> Aim of the exercise:
Print nothing beyond the line with "유튜브 (953, 2044)": every line from the beginning of the data up to it, that line included, and no pictures.

Collected data entries
*** Block opens ***

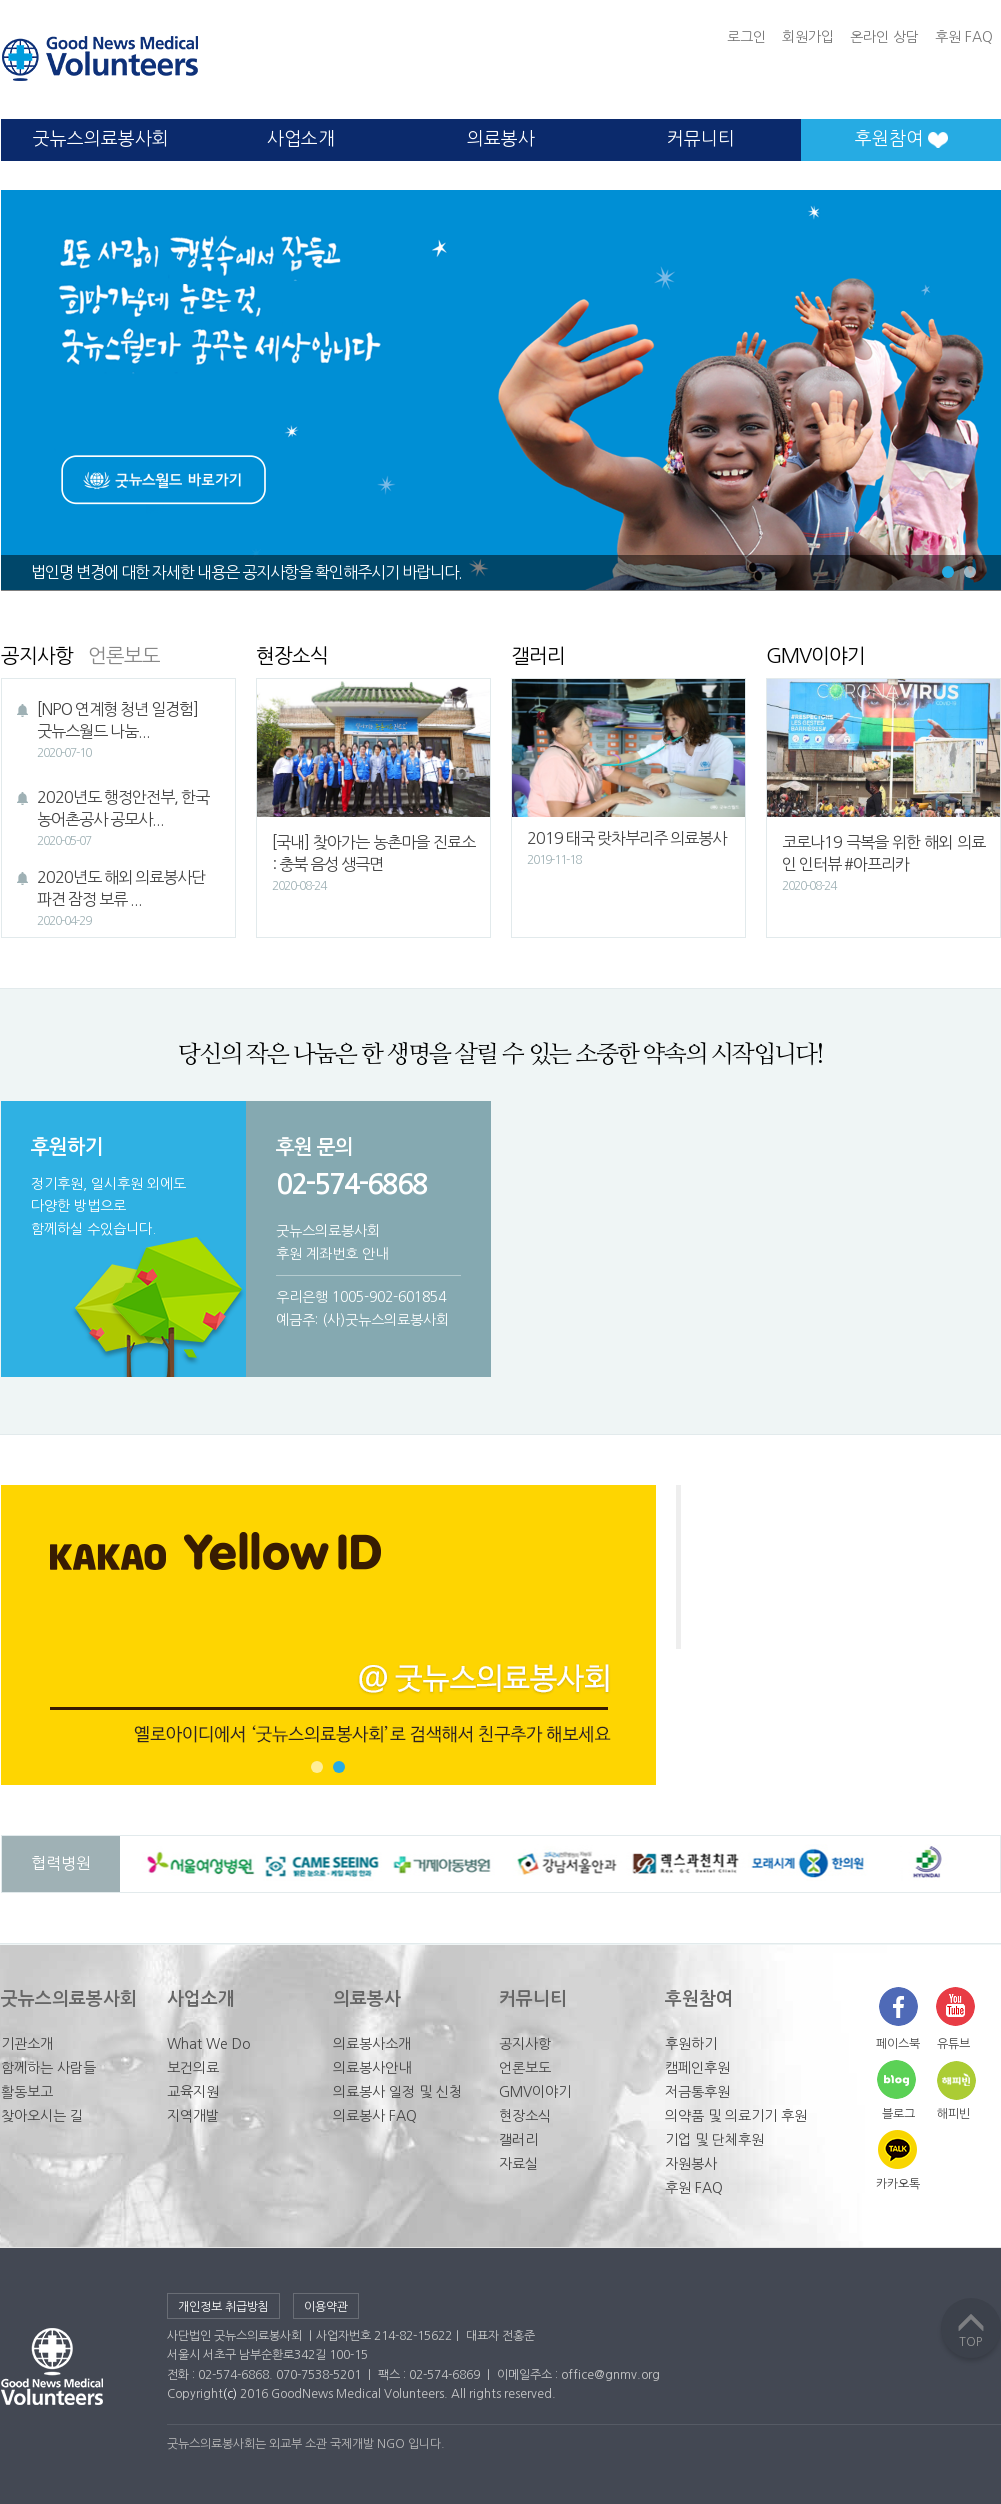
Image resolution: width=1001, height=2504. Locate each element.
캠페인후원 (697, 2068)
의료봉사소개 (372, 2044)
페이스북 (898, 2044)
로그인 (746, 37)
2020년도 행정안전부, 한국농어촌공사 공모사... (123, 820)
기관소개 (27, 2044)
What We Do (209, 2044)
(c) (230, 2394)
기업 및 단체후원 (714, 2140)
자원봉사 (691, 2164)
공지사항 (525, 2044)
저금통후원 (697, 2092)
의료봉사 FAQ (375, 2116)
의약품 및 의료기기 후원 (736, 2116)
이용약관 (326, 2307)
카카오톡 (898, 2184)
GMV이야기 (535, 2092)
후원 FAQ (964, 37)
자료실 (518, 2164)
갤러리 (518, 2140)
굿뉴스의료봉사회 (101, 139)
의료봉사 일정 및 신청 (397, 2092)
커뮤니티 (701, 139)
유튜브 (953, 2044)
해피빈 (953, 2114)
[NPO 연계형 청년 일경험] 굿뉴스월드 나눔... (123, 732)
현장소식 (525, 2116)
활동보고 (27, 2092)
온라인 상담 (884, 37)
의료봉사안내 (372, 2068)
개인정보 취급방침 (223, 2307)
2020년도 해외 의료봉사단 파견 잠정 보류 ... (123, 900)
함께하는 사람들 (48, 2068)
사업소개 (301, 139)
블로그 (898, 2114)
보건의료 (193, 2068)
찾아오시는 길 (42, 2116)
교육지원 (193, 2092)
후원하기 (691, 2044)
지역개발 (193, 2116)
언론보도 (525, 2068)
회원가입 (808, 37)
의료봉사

*** Block closes ***

> Exercise response:
Image resolution: width=1001, height=2504. Locate each element.
캠페인후원 (697, 2068)
의료봉사소개 (372, 2044)
페이스북 (898, 2044)
로그인 (746, 37)
2020년도 행정안전부, 한국농어촌공사 공모사... (123, 820)
기관소개 (27, 2044)
What We Do (209, 2044)
(c) (230, 2394)
기업 및 단체후원 (714, 2140)
자원봉사 (691, 2164)
공지사항 (525, 2044)
저금통후원 (697, 2092)
의료봉사 FAQ (375, 2116)
의약품 및 의료기기 후원 (736, 2116)
이용약관 (326, 2307)
카카오톡 (898, 2184)
GMV이야기 (535, 2092)
후원 FAQ (964, 37)
자료실 (518, 2164)
갤러리 (518, 2140)
굿뉴스의료봉사회 (101, 139)
의료봉사 일정 및 신청 (397, 2092)
커뮤니티 (701, 139)
유튜브 (953, 2044)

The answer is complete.